• What is expected: Once the line containing "Dans la plupart" is found in the records below, return it and each following line exactly, up to and including the line containing "obtenus par une prestation directe.", and nothing else.

Collected data:
Content starts
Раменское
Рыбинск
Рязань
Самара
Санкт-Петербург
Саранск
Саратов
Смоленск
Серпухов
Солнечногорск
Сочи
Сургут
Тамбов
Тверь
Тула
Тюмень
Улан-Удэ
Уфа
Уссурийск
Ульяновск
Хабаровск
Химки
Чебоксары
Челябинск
Content ends
Content starts
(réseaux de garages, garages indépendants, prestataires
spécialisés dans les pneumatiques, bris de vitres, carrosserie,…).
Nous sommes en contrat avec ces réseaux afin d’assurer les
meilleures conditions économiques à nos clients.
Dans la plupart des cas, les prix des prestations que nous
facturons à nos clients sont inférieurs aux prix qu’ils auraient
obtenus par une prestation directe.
Content ends
• Worked solution:
Dans la plupart des cas, les prix des prestations que nous
facturons à nos clients sont inférieurs aux prix qu’ils auraient
obtenus par une prestation directe.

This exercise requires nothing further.